Come on in, the water’s fine. The stories are swirling and the writers are lapping it up.
The Serial Collective is a space and place to share your work, piece by piece, with other writers. It is designed to bring exterior motivation and accountability to creative people who need it to thrive. Self-starters also benefit from the connection and belonging that comes with community.
The Critique Pool is a group of writers within The Serial Collective who are committed to critiquing each other’s latest work. They’re no longer satisfied with “likes” and positive feedback. They want to know what they need to work on to keep leveling up their craft. They are intent on providing useful, balanced feedback and getting the same in return.
Writing is a solitary task, but being a writer doesn’t require isolation. In fact, being part of a group of writers makes you a stronger storyteller over time. I knew the first bit when I created my writers community, To Live & Write, in 2014. The rest I discovered, much to my delight, in the past several years of hosting and producing lit nights and open mics, writing labs and workshops, writing retreats, and a bunch of other writing events and activities.
To Live & Write is a solid, safe, inclusive space for writers at every stage of their creative journeys. Newbies rub shoulders with New York Times bestselling authors, Poets Laureate, and Pulitzer Prize winners and everyone gives and receives respect, support, encouragement, and celebration for their achievements.
Connection and community, when done right, bring the best out of people and rewards their bravery.
I’ve lost count of the number of writers in To Live & Write who mustered the courage to read at lit nights and open mics and to publish their work on personal blogs and The Flash Lit Collective.
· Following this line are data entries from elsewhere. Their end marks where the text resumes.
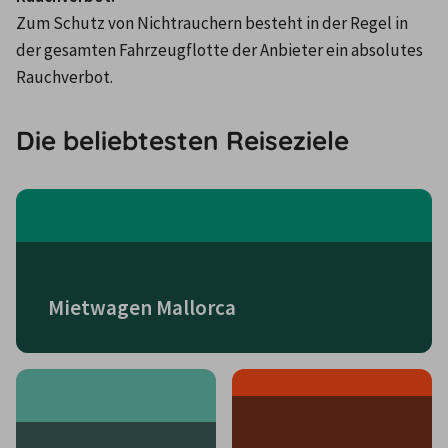
Zum Schutz von Nichtrauchern besteht in der Regel in 
der gesamten Fahrzeugflotte der Anbieter ein absolutes 
Rauchverbot.
Die beliebtesten Reiseziele
Mietwagen Mallorca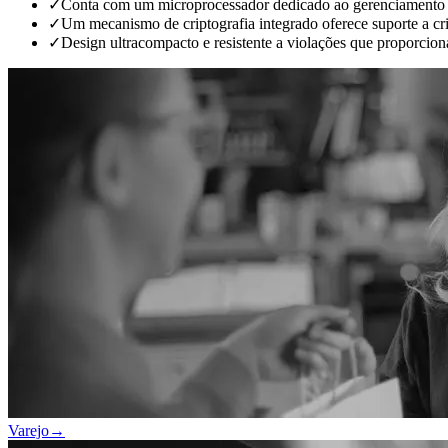
✓
Conta com um microprocessador dedicado ao gerenciamento de
✓
Um mecanismo de criptografia integrado oferece suporte a
✓
Design ultracompacto e resistente a violações que proporcion
Varejo
→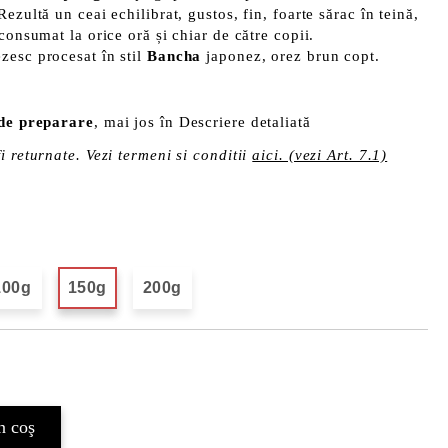
ezultă un ceai echilibrat, gustos, fin, foarte sărac în teină,
consumat la orice oră și chiar de către copii.
ezesc procesat în stil
Bancha
japonez, orez brun copt.
 de preparare
, mai jos în Descriere detaliată
i returnate. Vezi termeni si conditii
aici. (vezi Art. 7.1)
100g
150g
200g
Îmi doresc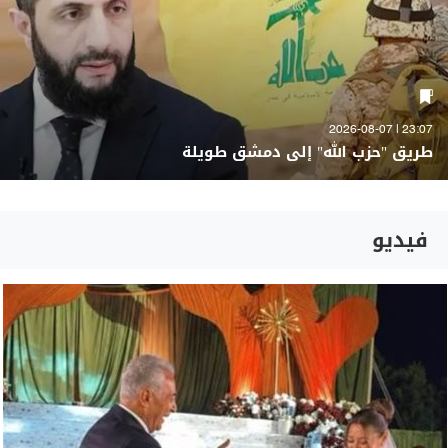
23:07 | 2026-08-07
طريق "حزب الله" إلى دمشق طويلة
فيديو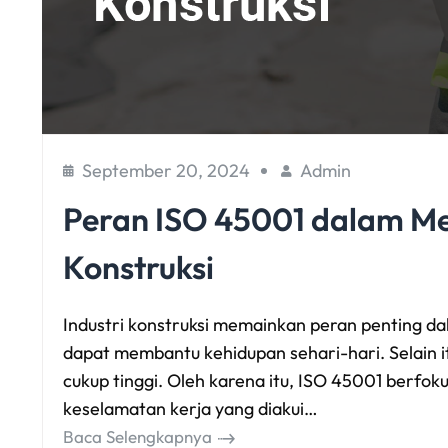
September 20, 2024
Admin
Peran ISO 45001 dalam Me
Konstruksi
Industri konstruksi memainkan peran penting d
dapat membantu kehidupan sehari-hari. Selain itu
cukup tinggi. Oleh karena itu, ISO 45001 berf
keselamatan kerja yang diakui…
Baca Selengkapnya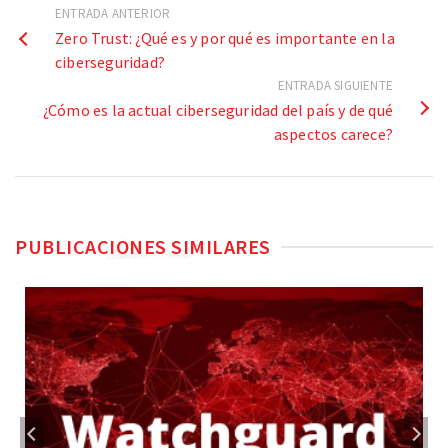
ENTRADA ANTERIOR
Zero Trust: ¿Qué es y por qué es importante en la
ciberseguridad?
ENTRADA SIGUIENTE
¿Cómo es la actual ciberseguridad del país y de qué
aspectos carece?
PUBLICACIONES SIMILARES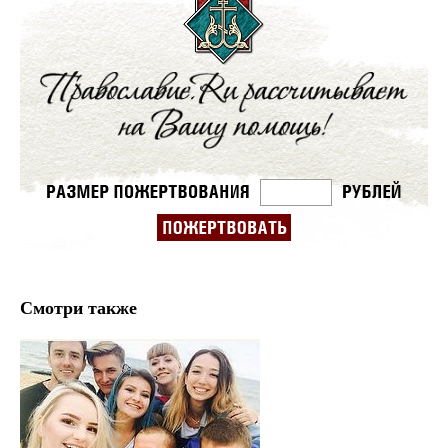
Смотри также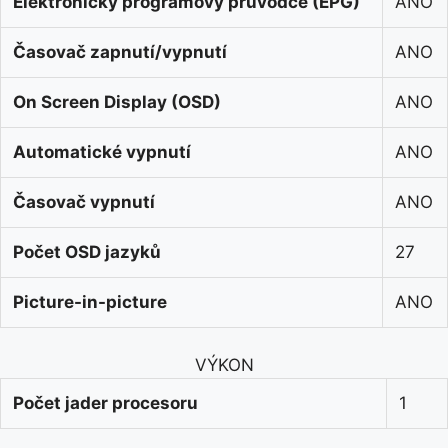
Elektronický programový průvodce (EPG)
ANO
Časovač zapnutí/vypnutí
ANO
On Screen Display (OSD)
ANO
Automatické vypnutí
ANO
Časovač vypnutí
ANO
Počet OSD jazyků
27
Picture-in-picture
ANO
VÝKON
Počet jader procesoru
1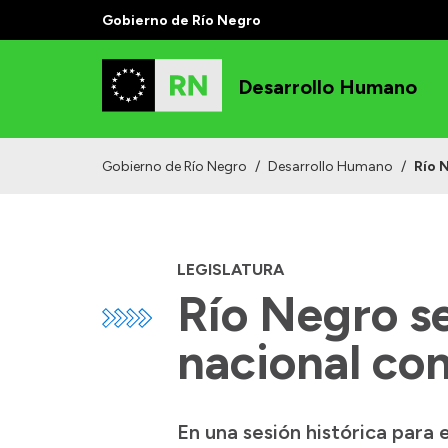
Gobierno de Río Negro
Desarrollo Humano
Gobierno de Río Negro
/
Desarrollo Humano
/
Río 
LEGISLATURA
Río Negro se
nacional con
En una sesión histórica para 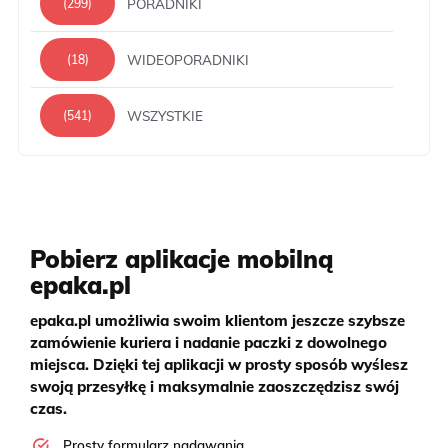
PORADNIKI
(299)
WIDEOPORADNIKI
(18)
WSZYSTKIE
(541)
Pobierz aplikacje mobilną
epaka.pl
epaka.pl umożliwia swoim klientom jeszcze szybsze
zamówienie kuriera i nadanie paczki z dowolnego
miejsca. Dzięki tej aplikacji w prosty sposób wyślesz
swoją przesyłkę i maksymalnie zaoszczędzisz swój
czas.
Prosty formularz nadawania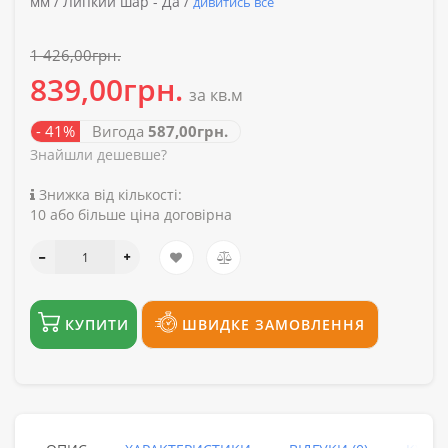
мм /
Липкий шар -
Да /
дивитись все
1 426,00грн.
839,00грн.
за кв.м
- 41%
Вигода
587,00грн.
Знайшли дешевше?
Знижка від кількості:
10 або більше ціна договірна
КУПИТИ
ШВИДКЕ ЗАМОВЛЕННЯ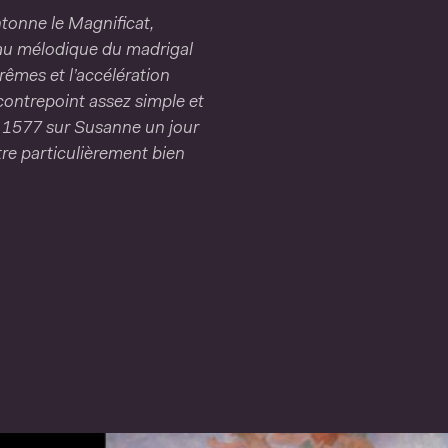
ntonne le Magnificat,
riau mélodique du madrigal
rêmes et l’accélération
contrepoint assez simple et
 1577 sur Susanne un jour
re particulièrement bien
To a person, whatever fear they felt going into it quickly morphed into a thrill at having done it. In eight years, I think there may have been two, maybe three people who didn’t immediately come back for more.
The thrill of sharing your stories – fact or fiction – is so very powerful. It’s the gateway drug to knowing you’re a writer and being secure enough in that reality to own it and claim it out loud. We have weekly Proof of Write gatherings where writers share up to five minutes of their most recent writing and then get to hear positive feedback about what they’re doing right.
But what happens when those writers crave a new kind of risk? They’re used to positive feedback and now they’re itching to be critiqued. They want to submit their work to online publications and literary agents and know that what they’re sending over stands a chance, but that takes having other people look at their work with a (constructive) critical eye.
Rejection letters are a badge of honor, but they do leave you asking, now what? Why didn’t it work? What do I focus on to make this thing publishable?
Step 1: Swim in The Critique Pool. It’s where you reinforce your understanding of the craft by reading your peers through the lens of a critique.
The Critique Pool commitment options:
- Pace options: Submit weekly, bi-weekly, or monthly
- Word count options: 0-800, 800-1500, 1500-2500
- Review options to request: Proofreading, positive feedback, critique
- Review options to sign up for: Any of the above, however, to be fair, for every critique you have asked to receive, you must return the time and attention to another writer. It’s not okay to ask for critiques and then give back proofreading, but it is okay to ask for proofreading and give back critiques (that level of generosity is your choice).
In The Serial Collective, just like in To Live & Write, there are guidelines for critiquing each others work. The first and most important addresses how to resist making story suggestions. The Golden Rule for The Critique Pool and Proof of Write is: Their writing is not about you. What you want to see happen next or instead has no place in a critique.